Studies on hepatic glutathione transferases from rat and man : 1. A kinetic mechanism for glutathione transferase A from rat liver. 2. Transferase µ, a new form of glutathione transferase in human liver

Sammanfattning: This study of glutathione transferases was undertaken to achieve a better understanding of the catalytic and molecular properties of various isozymes of this group of drug-metabolizing enzymes.The steady-state kinetics of purified glutathione transferase A from rat liver with glutathione (GSH) and 1,2-dichloro- 4-nitrobenzene as substrates, did not follow a simple Michaelis- Menten equation. Inhibition by the product of the enzymatic reaction, as well as by other S-substituted glutathione derivatives, was also nonlinear.
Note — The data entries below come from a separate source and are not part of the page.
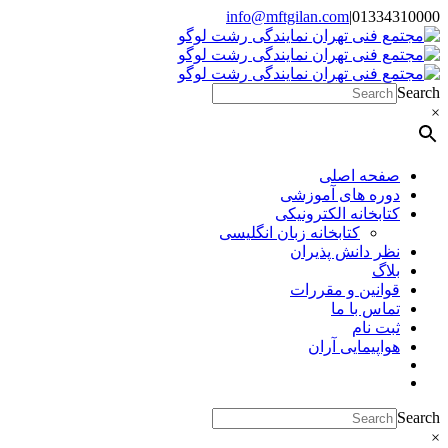
Skip
info@mftgilan.com
|
01334310000
Instagram
LinkedIn
to
content
Search
×
صفحه اصلی
دوره های آموزشی
کتابخانه الکترونیکی
کتابخانه زبان انگلیسی
نظر دانش پذیران
بلاگ
قوانین و مقررات
تماس با ما
ثبت نام
هواپیمایی آران
Search
×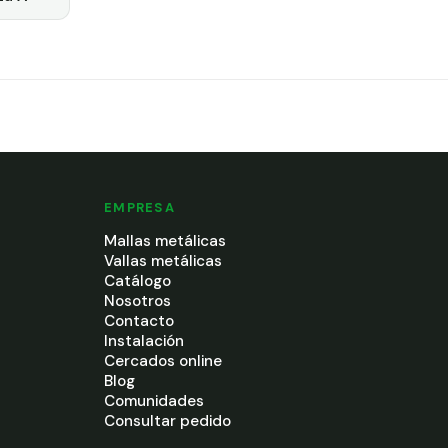
EMPRESA
Mallas metálicas
Vallas metálicas
Catálogo
Nosotros
Contacto
Instalación
Cercados online
Blog
Comunidades
Consultar pedido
The complex kinetics observed were shown not to be the result of partial inhibition of the enzyme by ethanol (a solvent present in the assay system).Binding studies showed that glutathione transferase A can bind GSH, bromosulfophthalein, the product of the enzymatic reaction, or glutathione disulfide with a maximal binding stoichiometry of 2 molecules per protein dimer. No sign of cooperativity was observed.The experimental data of the kinetic and binding studies were analyzed by nonlinear regression analysis.A steady-state sequential mechanism, in which the two substrates bind and the two products leave in random order, is proposed for glutathione transferase A.The isozyme patterns of glutathione transferase in different human adult and fetal livers were investigated by means of isoelectric focusing. All fetal livers contained a basic and an acidic transferase as major constituents. In contrast, multiple basic forms and only minor amounts of acidic transferases were found in adult liver. Some individuals possessed an additional previously unknown glutathione transferase isozyme, with a near-neutral isoelectric point.This new isozyme, transferase µ, was purified to apparent homogeneity. Affinity chromatography on S-hexylglutathione Sepharose 6B was a very efficient step in this purification.The molecular and catalytic properties of transferase µ are distinct from those of the other human transferases, which indicates that transferase µ is a separate gene product. Of particular interest is the high activity of transferase µ towards the epoxides benzo(a)pyrene 4,5-oxide and styrene 7,8- oxide. transferase µ also binds non-substrate ligands, e.g., cholate and bilirubin.